● Task
Below are the records; extract from them the line containing "Open call: Become" to the line containing "CreativeMindsSolutions", both lines included, exactly and with no pictures.
*** Block opens ***
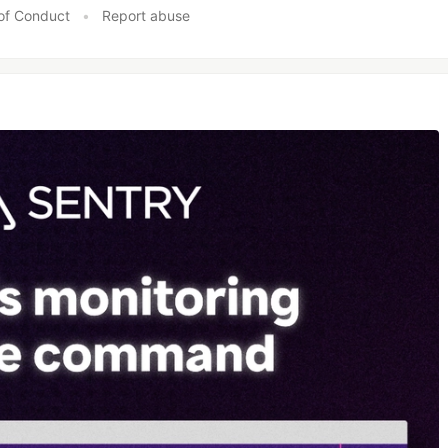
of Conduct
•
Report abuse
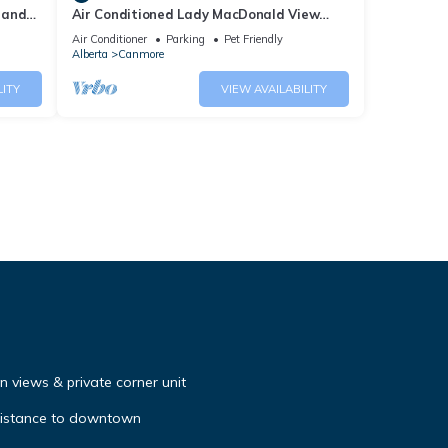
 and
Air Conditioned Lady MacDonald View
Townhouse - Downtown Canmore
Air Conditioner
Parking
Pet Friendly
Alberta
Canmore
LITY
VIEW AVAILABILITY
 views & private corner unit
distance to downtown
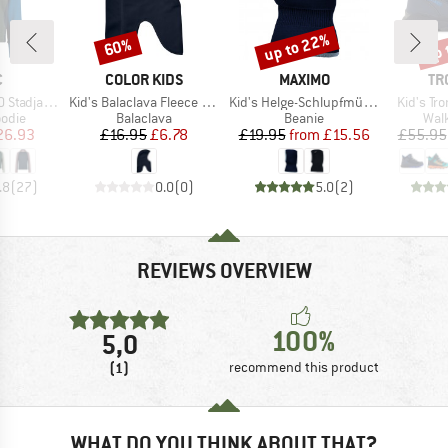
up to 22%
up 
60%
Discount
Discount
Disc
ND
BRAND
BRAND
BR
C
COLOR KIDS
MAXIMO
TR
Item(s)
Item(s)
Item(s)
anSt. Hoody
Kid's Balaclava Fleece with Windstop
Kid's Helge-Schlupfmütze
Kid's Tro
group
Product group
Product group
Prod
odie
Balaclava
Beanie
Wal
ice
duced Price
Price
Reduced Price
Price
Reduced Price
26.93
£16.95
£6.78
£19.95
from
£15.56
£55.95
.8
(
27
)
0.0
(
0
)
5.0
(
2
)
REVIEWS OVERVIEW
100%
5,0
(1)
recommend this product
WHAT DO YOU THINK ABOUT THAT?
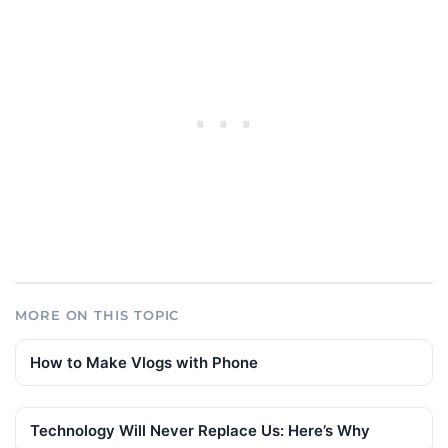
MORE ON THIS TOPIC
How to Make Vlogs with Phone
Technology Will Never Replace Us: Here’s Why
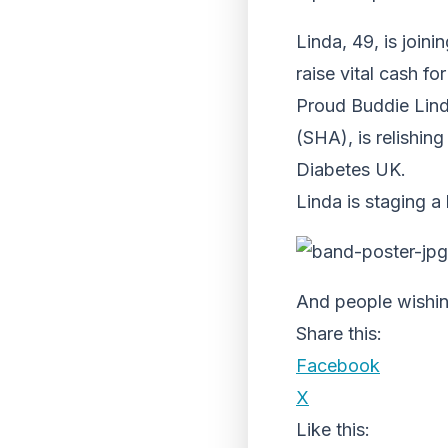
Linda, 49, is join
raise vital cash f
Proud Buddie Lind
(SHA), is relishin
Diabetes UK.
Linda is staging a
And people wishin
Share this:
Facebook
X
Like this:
*** Block closes ***
*** Block opens ***
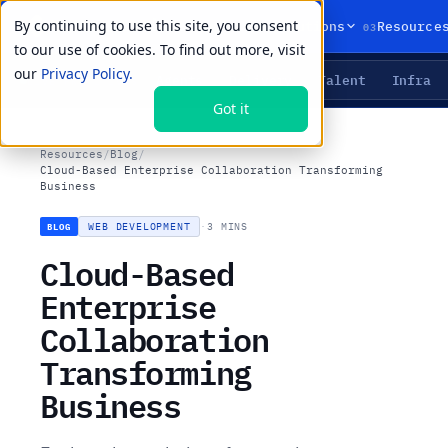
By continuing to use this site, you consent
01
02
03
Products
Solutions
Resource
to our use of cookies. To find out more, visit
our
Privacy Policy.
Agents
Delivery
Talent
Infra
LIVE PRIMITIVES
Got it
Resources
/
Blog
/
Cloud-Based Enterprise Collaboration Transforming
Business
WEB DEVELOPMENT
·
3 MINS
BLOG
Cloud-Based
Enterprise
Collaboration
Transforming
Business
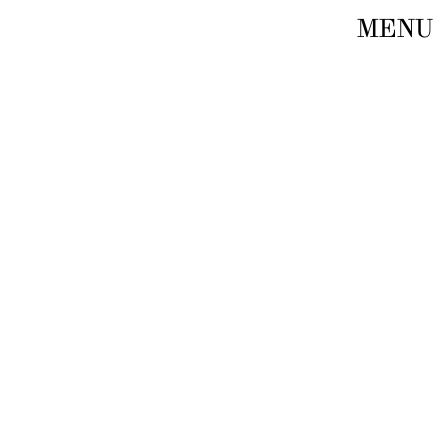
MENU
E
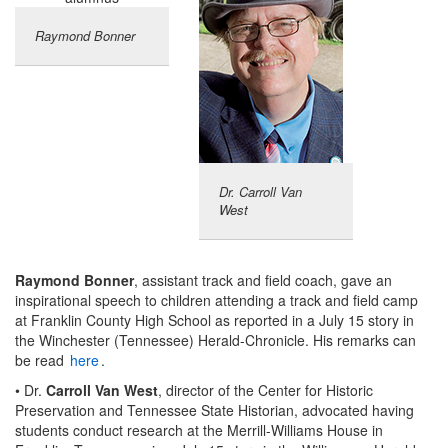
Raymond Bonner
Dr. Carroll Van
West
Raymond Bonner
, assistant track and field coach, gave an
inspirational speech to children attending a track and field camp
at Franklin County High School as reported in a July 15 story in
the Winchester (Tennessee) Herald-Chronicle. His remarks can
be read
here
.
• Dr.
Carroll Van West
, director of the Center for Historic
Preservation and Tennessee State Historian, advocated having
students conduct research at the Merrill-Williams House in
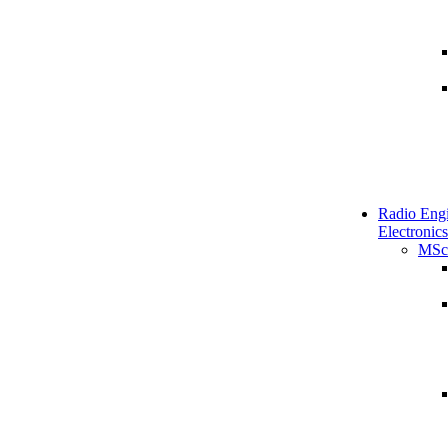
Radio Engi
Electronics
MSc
*** Block closes ***
*** Block opens ***
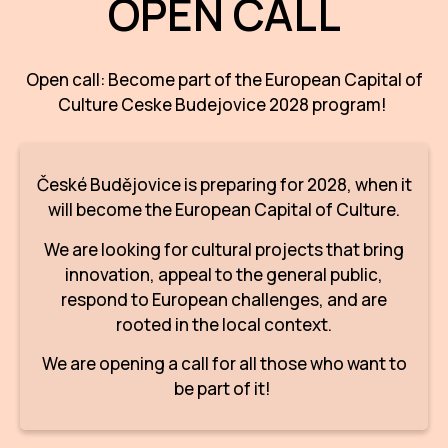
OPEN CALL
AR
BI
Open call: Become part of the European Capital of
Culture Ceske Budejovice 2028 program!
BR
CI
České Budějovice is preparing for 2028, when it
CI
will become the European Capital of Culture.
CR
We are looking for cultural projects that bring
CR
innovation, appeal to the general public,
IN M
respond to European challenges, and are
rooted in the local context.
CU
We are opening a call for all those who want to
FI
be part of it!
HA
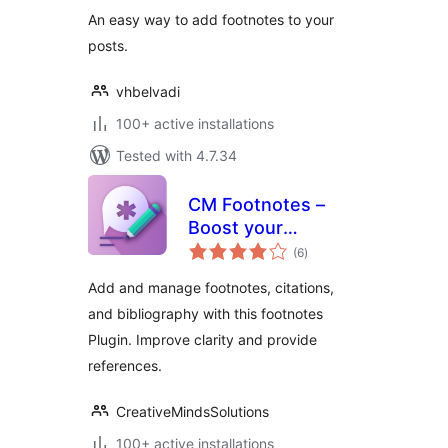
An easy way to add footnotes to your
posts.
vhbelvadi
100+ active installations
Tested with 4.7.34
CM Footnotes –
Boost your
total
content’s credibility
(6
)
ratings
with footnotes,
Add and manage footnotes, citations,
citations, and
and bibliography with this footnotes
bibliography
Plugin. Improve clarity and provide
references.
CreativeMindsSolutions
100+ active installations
*** Block closes ***
● Solution
Open call: Become part of the European Capital of
Culture Ceske Budejovice 2028 program!
BR
CI
České Budějovice is preparing for 2028, when it
CI
will become the European Capital of Culture.
CR
We are looking for cultural projects that bring
CR
innovation, appeal to the general public,
IN M
respond to European challenges, and are
rooted in the local context.
CU
We are opening a call for all those who want to
FI
be part of it!
HA
An easy way to add footnotes to your
posts.
vhbelvadi
100+ active installations
Tested with 4.7.34
CM Footnotes –
Boost your
total
content’s credibility
(6
)
ratings
with footnotes,
Add and manage footnotes, citations,
citations, and
and bibliography with this footnotes
bibliography
Plugin. Improve clarity and provide
references.
CreativeMindsSolutions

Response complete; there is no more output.